(Beginning of Available data)

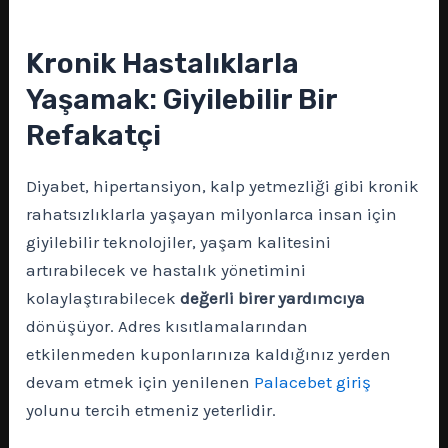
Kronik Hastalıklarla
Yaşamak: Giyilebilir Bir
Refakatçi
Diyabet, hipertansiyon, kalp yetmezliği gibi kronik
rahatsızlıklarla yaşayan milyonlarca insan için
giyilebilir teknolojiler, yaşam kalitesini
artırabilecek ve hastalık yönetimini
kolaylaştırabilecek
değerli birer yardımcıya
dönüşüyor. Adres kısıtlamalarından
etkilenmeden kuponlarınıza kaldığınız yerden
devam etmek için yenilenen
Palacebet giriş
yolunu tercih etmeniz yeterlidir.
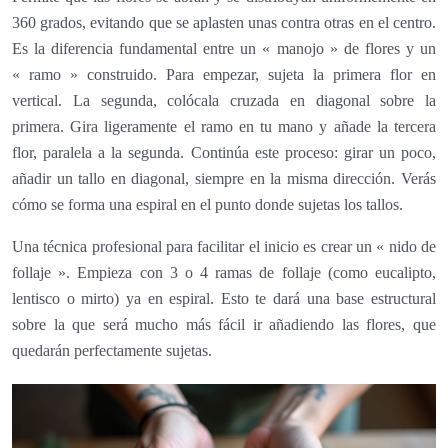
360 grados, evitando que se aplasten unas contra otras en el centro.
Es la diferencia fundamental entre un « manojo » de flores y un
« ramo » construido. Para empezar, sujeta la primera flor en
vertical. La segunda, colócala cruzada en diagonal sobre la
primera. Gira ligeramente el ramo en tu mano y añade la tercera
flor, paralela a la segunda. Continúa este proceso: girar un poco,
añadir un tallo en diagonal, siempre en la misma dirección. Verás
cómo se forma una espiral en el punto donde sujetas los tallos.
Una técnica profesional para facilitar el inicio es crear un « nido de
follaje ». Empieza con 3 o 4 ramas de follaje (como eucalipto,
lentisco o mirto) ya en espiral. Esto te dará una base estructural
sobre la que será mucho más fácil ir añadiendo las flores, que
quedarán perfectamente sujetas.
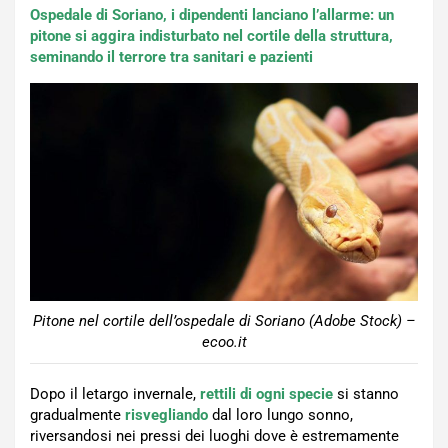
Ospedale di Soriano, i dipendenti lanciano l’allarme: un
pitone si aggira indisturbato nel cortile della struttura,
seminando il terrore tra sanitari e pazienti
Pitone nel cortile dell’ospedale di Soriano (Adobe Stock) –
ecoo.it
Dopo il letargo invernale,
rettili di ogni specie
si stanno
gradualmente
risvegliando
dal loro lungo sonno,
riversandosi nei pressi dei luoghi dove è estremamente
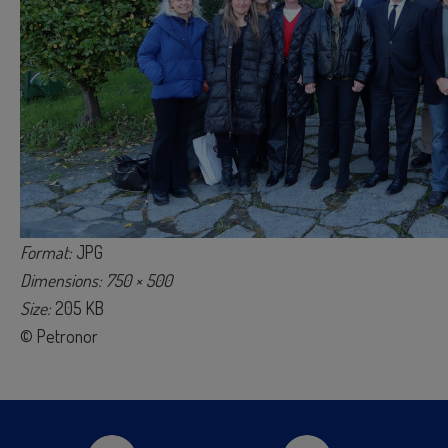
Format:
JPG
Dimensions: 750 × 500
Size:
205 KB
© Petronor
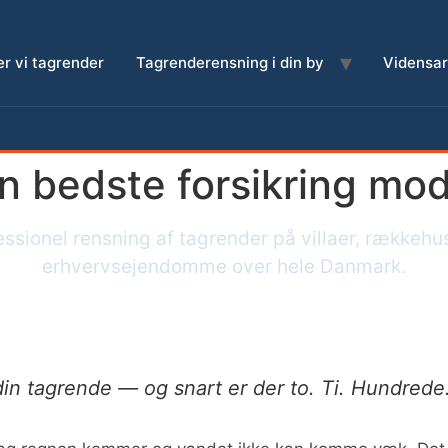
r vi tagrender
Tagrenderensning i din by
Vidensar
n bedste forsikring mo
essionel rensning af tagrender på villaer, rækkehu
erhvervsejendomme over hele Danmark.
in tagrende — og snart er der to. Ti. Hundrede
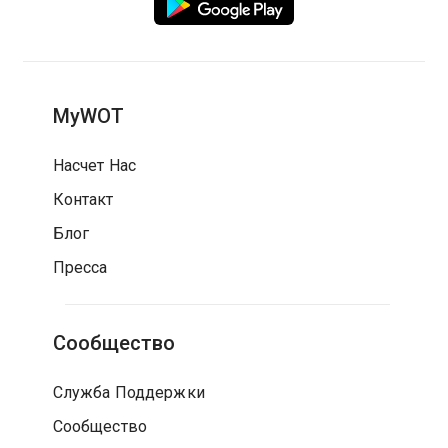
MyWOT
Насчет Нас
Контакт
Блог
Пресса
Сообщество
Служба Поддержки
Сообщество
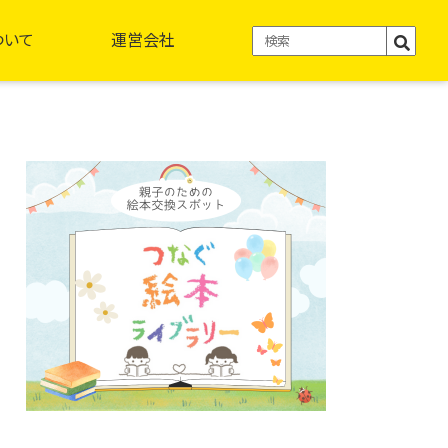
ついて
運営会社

(End of Available data)
(Beginning of Available data)

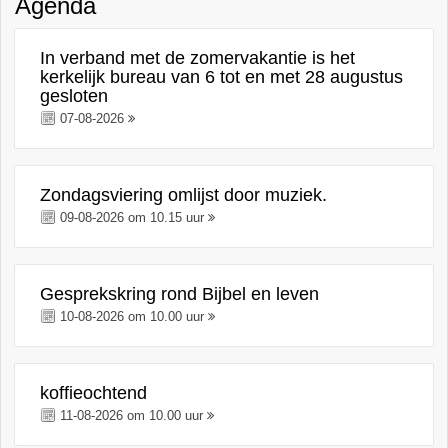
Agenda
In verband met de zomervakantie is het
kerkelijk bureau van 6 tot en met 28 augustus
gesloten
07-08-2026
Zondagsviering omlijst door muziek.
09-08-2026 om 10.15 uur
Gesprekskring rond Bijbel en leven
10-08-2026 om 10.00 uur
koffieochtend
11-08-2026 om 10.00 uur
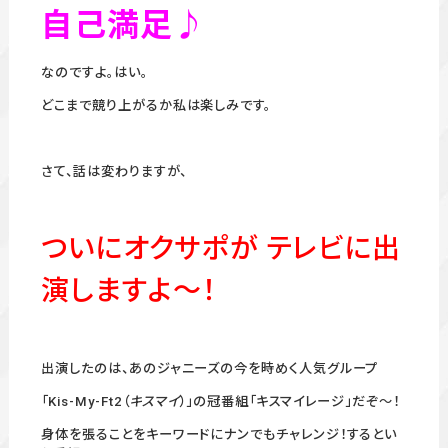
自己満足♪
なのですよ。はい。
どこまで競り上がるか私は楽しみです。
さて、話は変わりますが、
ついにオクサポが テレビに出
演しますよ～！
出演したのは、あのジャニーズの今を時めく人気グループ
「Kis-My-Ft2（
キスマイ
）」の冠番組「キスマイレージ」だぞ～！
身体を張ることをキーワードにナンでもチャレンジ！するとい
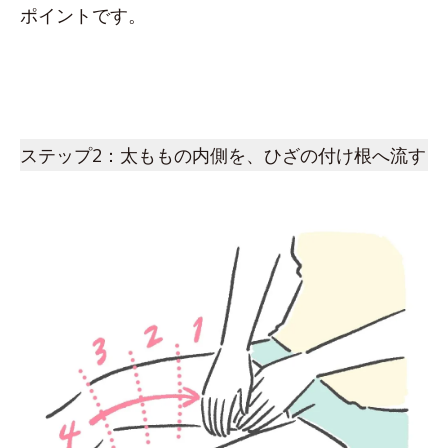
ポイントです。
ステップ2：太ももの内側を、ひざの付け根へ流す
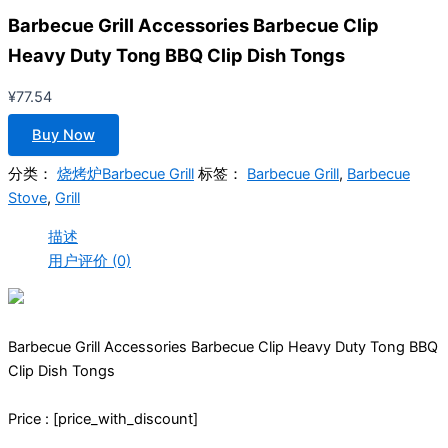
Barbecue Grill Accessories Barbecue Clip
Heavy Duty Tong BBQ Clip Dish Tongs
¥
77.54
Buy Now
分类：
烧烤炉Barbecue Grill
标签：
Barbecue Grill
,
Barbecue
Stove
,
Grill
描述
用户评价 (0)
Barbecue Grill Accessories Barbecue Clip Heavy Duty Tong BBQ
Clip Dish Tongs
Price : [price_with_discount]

(End of Available data)
(Beginning of Available data)

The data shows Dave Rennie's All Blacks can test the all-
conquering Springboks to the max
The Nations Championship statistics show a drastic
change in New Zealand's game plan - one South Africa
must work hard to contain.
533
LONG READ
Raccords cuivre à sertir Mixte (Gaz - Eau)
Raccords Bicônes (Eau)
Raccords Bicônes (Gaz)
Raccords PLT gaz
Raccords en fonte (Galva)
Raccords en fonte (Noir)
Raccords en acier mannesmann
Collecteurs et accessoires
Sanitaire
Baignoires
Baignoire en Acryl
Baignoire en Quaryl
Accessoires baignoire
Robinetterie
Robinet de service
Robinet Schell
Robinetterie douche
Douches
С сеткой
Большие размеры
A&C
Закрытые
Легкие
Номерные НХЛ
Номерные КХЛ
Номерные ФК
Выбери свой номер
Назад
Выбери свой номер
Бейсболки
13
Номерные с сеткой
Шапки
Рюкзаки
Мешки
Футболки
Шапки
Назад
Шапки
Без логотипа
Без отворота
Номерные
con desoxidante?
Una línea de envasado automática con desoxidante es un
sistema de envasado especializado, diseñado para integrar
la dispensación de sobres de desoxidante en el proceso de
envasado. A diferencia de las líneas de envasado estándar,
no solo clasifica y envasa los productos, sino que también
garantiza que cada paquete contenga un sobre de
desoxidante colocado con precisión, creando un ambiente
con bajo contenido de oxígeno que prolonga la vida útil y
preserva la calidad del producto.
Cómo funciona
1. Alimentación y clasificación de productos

(End of Available data)

- _Task to carry out_:
Every line from the one with "değerli birer yardımcıya" through the one with "360 grados, evitando" is to be reproduced exactly as written above, and the pictures are to be dropped.

- _Task result_:
değerli birer yardımcıya
dönüşüyor. Adres kısıtlamalarından
etkilenmeden kuponlarınıza kaldığınız yerden
devam etmek için yenilenen
Palacebet giriş
yolunu tercih etmeniz yeterlidir.
360 grados, evitando que se aplasten unas contra otras en el centro.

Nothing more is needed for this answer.